Radical Socialist Party

Radical Socialist Party

 

(Radical Party; Parti Républicain Radical et Radical-Socialiste), a French bourgeois party, founded in June 1901 at a congress in Paris by supporters of the political currents of radicalism and radical socialism that emerged in the last third of the 19th century. The Radical Socialist Party set itself a double task: to defend the parliamentary republic against the threat of clerical-monarchist and Bonapartist reaction and to forestall a socialist revolution through political and social reforms. The official party program was adopted in 1907, at the seventh party congress.

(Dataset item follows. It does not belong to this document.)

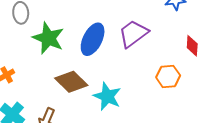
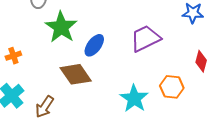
blue ellipse: (93, 39) -> (94, 45), moved, size x0.7
cyan star: (107, 96) -> (134, 98), moved

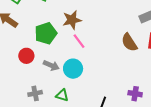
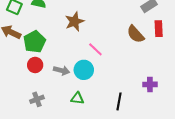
green pentagon: (46, 33) -> (35, 42), moved
pink line: (79, 41) -> (95, 49), moved
gray cross: (35, 93) -> (37, 99), moved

Politically, the Radical Socialist Party sought to maintain at all costs universal suffrage and democratic freedoms, to complete the separation of church and state, and to create a unified system of secular public education. The party’s social planks included a progressive income tax, social security and pensions for workers, and the nationalization of some monopolies and sectors of the economy. While denying the need to socialize the means of production, the Radicals advanced the Utopian slogan of “extending property to everyone.” Under the Third Republic, the social basis of the party consisted mainly of the petite and middle bourgeoisie, the peasantry, and the intelligentsia.

After coming to power in 1902, the party formed governments through coalitions with other bourgeois parties. During elections it often formed alliances with the Socialists, who supported the party in parliament; the Radicals and Socialists formed a left bloc between 1902 and 1905 and between 1924 and 1926. The party participated in the Popular Front from 1936 to 1938. The most prominent leaders of Radicalism included G. Clemenceau in the 19th century, L. Bourgeois, E. Combes, and C. Pelletan before World War I, and E. Herriot between the two world wars.

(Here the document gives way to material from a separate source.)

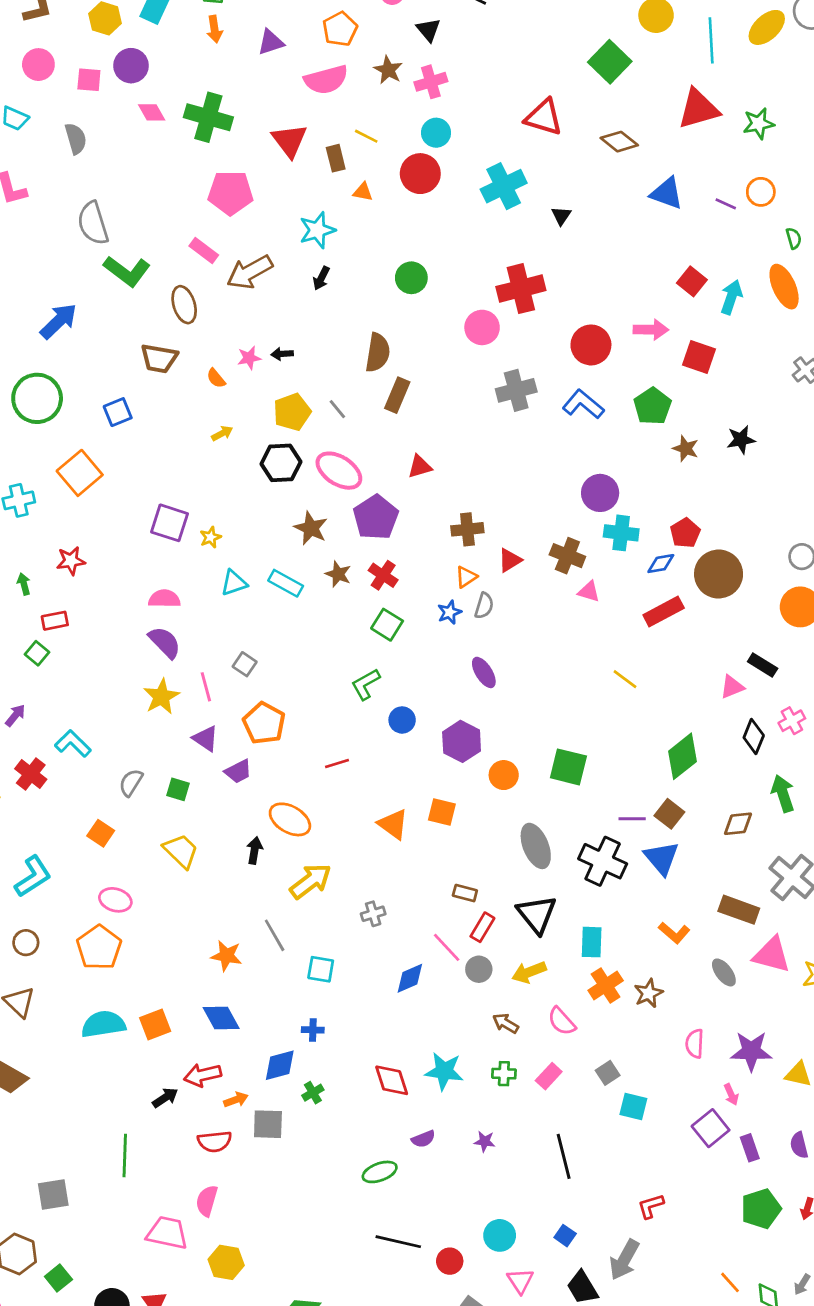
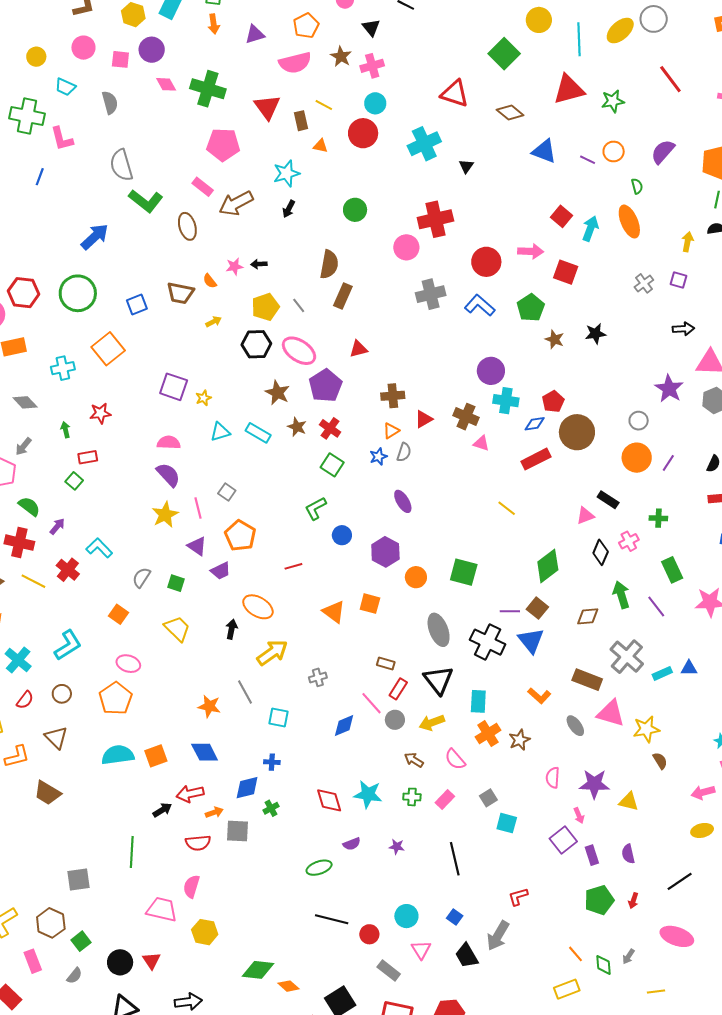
brown trapezoid: (159, 358) -> (180, 293), moved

The Radical Socialist Party broke up during World War II but was reestablished in 1944 and participated in governments of the Fourth Republic. Under the Fifth Republic, the Radicals stood in opposition to C. de Gaulle’s personal rule. In 1965 they joined the Federation of the Democratic and Socialist Left, which together with the Communists ran a single candidate in the presidential elections. Incessant internal strife concerning the question of right or left orientation for the party and cooperation with the Communist Party led to a party split in 1971. The right wing, which was headed by J.-J. Servan-Schreiber and remained in the party, entered into an agreement with the Democratic Center, which had been founded in 1965. In July 1972 the Movement of Left Radicals, headed by R. Fabre, accepted the Common Government Program of the Left, which had been adopted by the Communist and Socialist parties. The founding congress of the Movement of Left Radicals was held in December 1973.